-- DATASET EXTRACT follows --

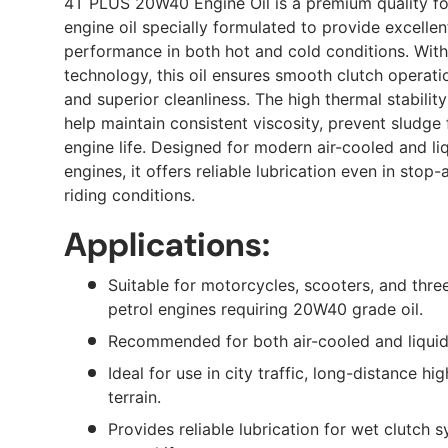
4T PLUS 20W40 Engine Oil is a premium quality f
engine oil specially formulated to provide excelle
performance in both hot and cold conditions. With
technology, this oil ensures smooth clutch operati
and superior cleanliness. The high thermal stabilit
help maintain consistent viscosity, prevent sludge
engine life. Designed for modern air-cooled and l
engines, it offers reliable lubrication even in stop
riding conditions.
Applications:
Suitable for motorcycles, scooters, and thre
petrol engines requiring 20W40 grade oil.
Recommended for both air-cooled and liquid
Ideal for use in city traffic, long-distance h
terrain.
Provides reliable lubrication for wet clutch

-- DATASET EXTRACT concluded --

Each line from the one containing "technology, this oil" through the end of the material should be restated word for word; leave out every line before it.

* [OUTPUT BELOW]:
technology, this oil ensures smooth clutch operati
and superior cleanliness. The high thermal stabilit
help maintain consistent viscosity, prevent sludge
engine life. Designed for modern air-cooled and l
engines, it offers reliable lubrication even in stop
riding conditions.
Applications:
Suitable for motorcycles, scooters, and thre
petrol engines requiring 20W40 grade oil.
Recommended for both air-cooled and liquid
Ideal for use in city traffic, long-distance h
terrain.
Provides reliable lubrication for wet clutch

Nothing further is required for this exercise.